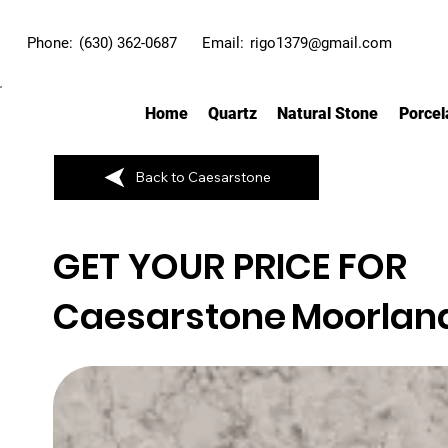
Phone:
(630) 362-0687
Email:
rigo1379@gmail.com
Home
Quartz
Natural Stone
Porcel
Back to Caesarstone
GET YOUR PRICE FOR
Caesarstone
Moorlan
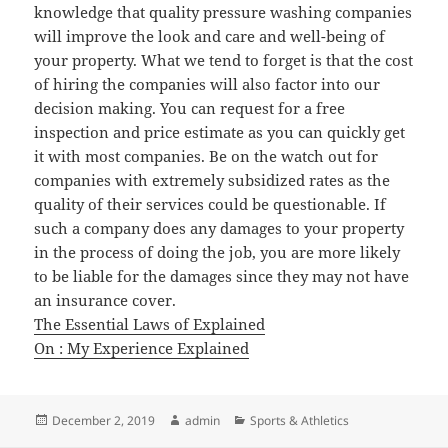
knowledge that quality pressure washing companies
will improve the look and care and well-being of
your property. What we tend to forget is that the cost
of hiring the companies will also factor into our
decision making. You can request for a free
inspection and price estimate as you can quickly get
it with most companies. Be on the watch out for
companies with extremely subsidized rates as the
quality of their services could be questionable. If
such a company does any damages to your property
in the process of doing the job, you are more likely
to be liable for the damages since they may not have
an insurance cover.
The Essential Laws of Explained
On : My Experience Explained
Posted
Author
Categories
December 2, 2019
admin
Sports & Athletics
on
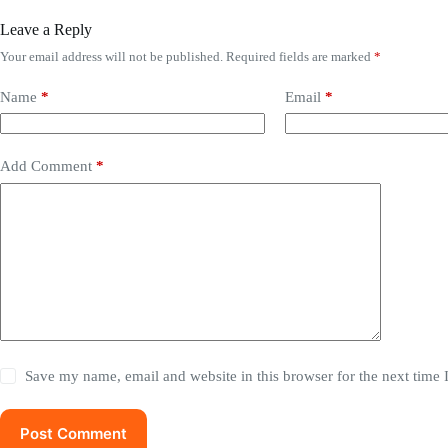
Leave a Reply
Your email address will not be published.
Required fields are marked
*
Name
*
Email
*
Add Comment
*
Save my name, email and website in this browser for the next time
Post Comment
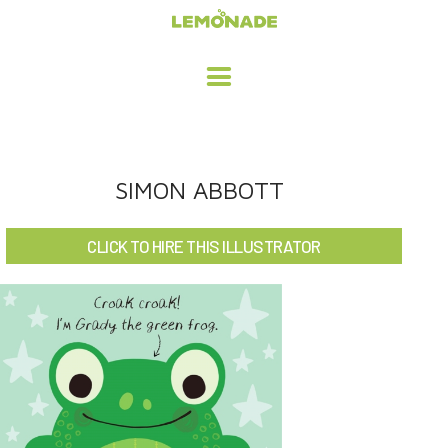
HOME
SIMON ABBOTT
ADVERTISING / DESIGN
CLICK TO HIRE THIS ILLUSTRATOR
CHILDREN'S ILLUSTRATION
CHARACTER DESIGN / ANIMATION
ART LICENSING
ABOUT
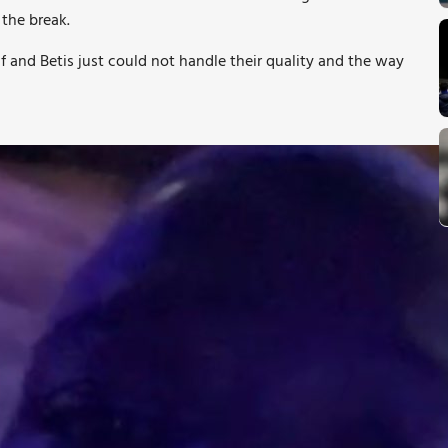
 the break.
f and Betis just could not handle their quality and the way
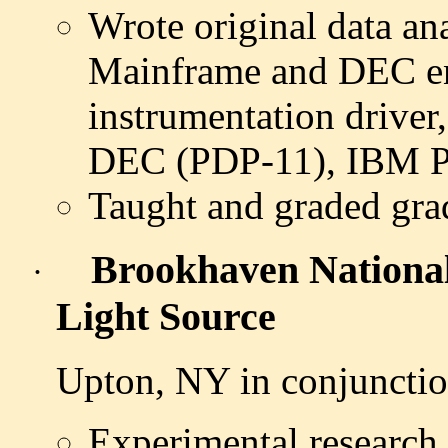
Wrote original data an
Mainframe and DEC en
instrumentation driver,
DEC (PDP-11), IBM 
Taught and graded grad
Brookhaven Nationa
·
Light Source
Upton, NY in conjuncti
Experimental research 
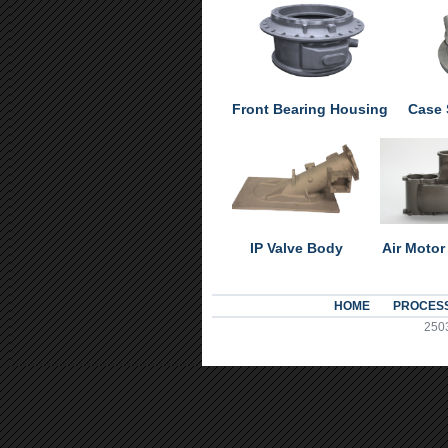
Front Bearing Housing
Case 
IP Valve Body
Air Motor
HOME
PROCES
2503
--
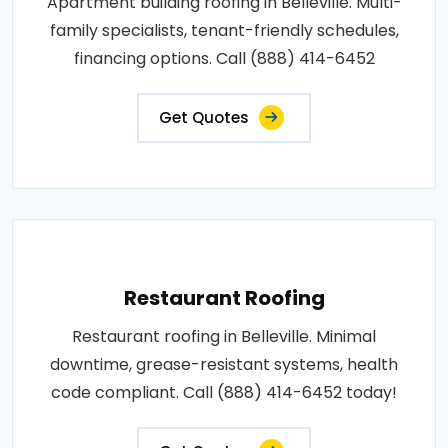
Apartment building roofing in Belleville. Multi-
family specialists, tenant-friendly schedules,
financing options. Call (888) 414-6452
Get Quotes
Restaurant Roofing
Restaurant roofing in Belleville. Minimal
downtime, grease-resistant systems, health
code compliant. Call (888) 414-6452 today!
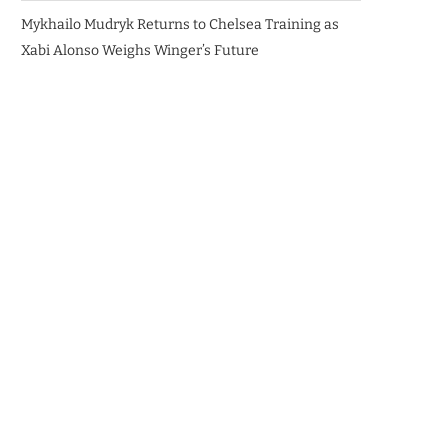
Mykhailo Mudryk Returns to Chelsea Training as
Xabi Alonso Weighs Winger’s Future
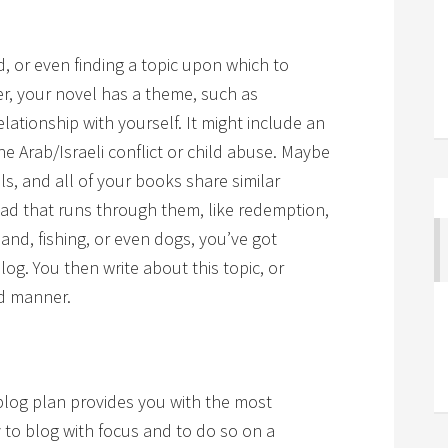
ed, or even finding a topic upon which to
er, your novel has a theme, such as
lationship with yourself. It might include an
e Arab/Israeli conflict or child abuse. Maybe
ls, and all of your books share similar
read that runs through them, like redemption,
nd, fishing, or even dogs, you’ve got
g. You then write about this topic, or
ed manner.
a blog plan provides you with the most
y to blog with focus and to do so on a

Instructions for the task: Select every line in the records above that contains the word "even".

Solution for this exercise:
ed, or even finding a topic upon which to
nd, fishing, or even dogs, you’ve got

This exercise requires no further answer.